私の隣でスクリーンに向けた目を輝かせてカラフルな錠剤をポンポンと呑み込んでいる彼氏は。
「映画の醍醐味はこれなんだ」と彼氏が上映前にポップコーンとコーラを買ってくる間に、私がそっと彼氏の上着ににチケット代を入れている事を彼氏は知らない。


彼氏は昔2004年の7月にICUに入るほどの服薬自殺未遂をしたらしい。
その時に記憶をつかさどる部分の脳にダメージを受けた…らしい。
確かに上着に入れたチケット代にも気がつく様子もない。


「安定剤をたくさん飲んでるから記憶が日中曖昧なんだ」


「夜は睡眠薬を飲んでいるから日中よりももっと記憶が曖昧なんだ」


「じゃあ~いつ曖昧じゃないの?!」と心の中で叫んでみる。
彼氏の目はどこか空ろな時がある、大丈夫かな?


映画を見た後マックに行って恒例の100円マックのホットコーヒーを飲みながら映画の感想を交わす。
彼氏は「主人公のあいつがあれをした時物凄く感動した」と2本の映画の内容がごちゃまぜになった感想を言う、笑うしかないがもう『あいつ』とか『あれ』とか全部が曖昧だ。


でも私はそんな彼氏を愛おしく思う。
生まれ育って一緒に上京した彼氏を。
同じ夕日と同じサラサラの雪を見てきた彼氏を。


小一時間してマックから出たらふと空から紙切れが落ちてきた。
…そう雪が私たちを優しく物悲しく包み込んだ。


彼氏は大きく口をあけて宙に浮かぶ雪をパクッと食べた!!
私は「雪は埃の周りに水分がくっついてそれで、それで!」と説明しようとしたけれども…

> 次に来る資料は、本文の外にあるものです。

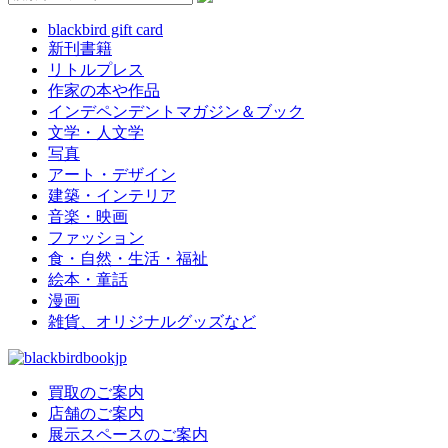
blackbird gift card
新刊書籍
リトルプレス
作家の本や作品
インデペンデントマガジン＆ブック
文学・人文学
写真
アート・デザイン
建築・インテリア
音楽・映画
ファッション
食・自然・生活・福祉
絵本・童話
漫画
雑貨、オリジナルグッズなど
買取のご案内
店舗のご案内
展示スペースのご案内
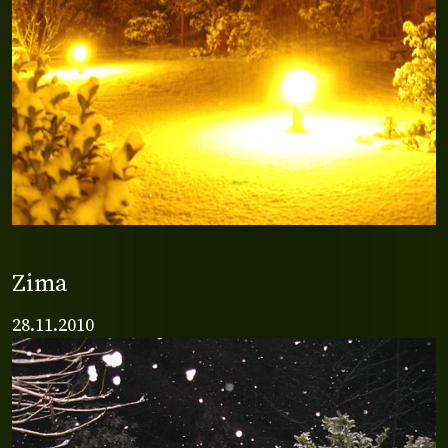
Zima
28.11.2010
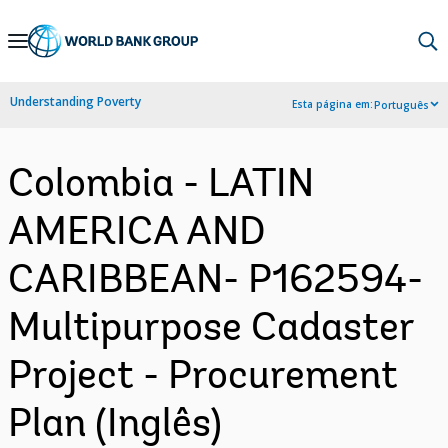
Skip
to
Main
Understanding Poverty
Esta página em:
Português
Navigation
Colombia - LATIN
AMERICA AND
CARIBBEAN- P162594-
Multipurpose Cadaster
Project - Procurement
Plan (Inglês)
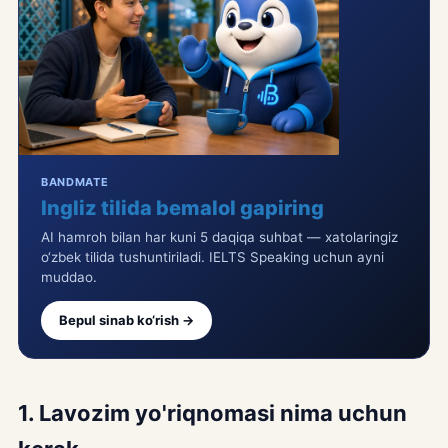
BANDMATE
Ingliz tilida bemalol gapiring
AI hamroh bilan har kuni 5 daqiqa suhbat — xatolaringiz
o‘zbek tilida tushuntiriladi. IELTS Speaking uchun ayni
muddao.
Bepul sinab ko‘rish →
1. Lavozim yo'riqnomasi nima uchun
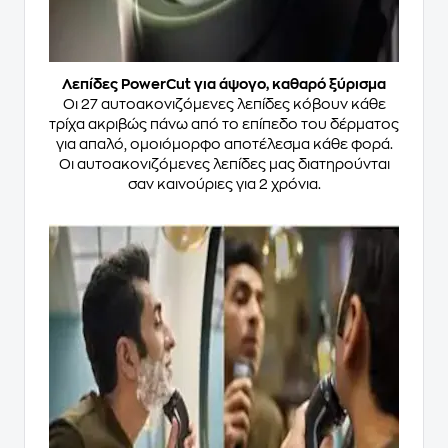
Λεπίδες PowerCut για άψογο, καθαρό ξύρισμα
Οι 27 αυτοακονιζόμενες λεπίδες κόβουν κάθε
τρίχα ακριβώς πάνω από το επίπεδο του δέρματος
για απαλό, ομοιόμορφο αποτέλεσμα κάθε φορά.
Οι αυτοακονιζόμενες λεπίδες μας διατηρούνται
σαν καινούριες για 2 χρόνια.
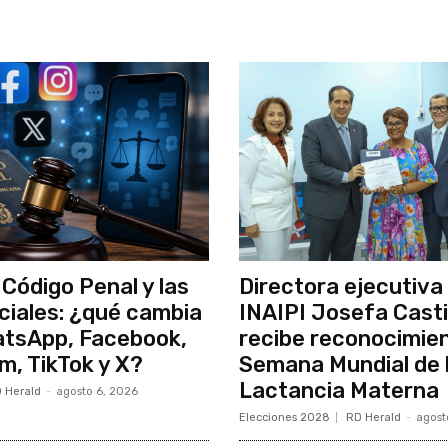
 Código Penal y las
Directora ejecutiva 
ciales: ¿qué cambia
INAIPI Josefa Casti
atsApp, Facebook,
recibe reconocimien
m, TikTok y X?
Semana Mundial de 
Lactancia Materna
 Herald
-
agosto 6, 2026
Elecciones 2028
RD Herald
-
agost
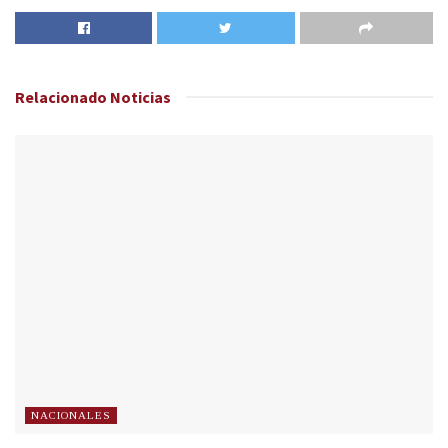
Relacionado
Noticias
NACIONALES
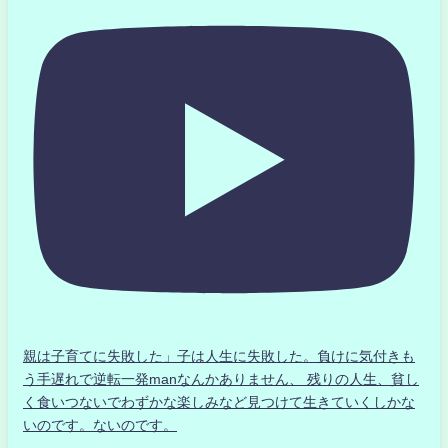
親は子育てに失敗した」子は人生に失敗した。負けに気付きも
う手遅れで逆転一発manなんかありません、 残りの人生、貧し
く食いつないでわずかな楽しみなど見つけて生きていくしかな
いのです。ないのです。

彼氏は一言「やっぱりこっちの雪はサラサラしてないや、甘くない」


私も口をあけて宙に向かって跳ねて雪を食べた。
苦くて水っぽくて、でも人の味がした…様な気がした。


コロコロと笑う彼氏と真四角な空を見上げた。


雪が目に入ってひどく痛かったけど、なんだか一人じゃない幸せを感じた。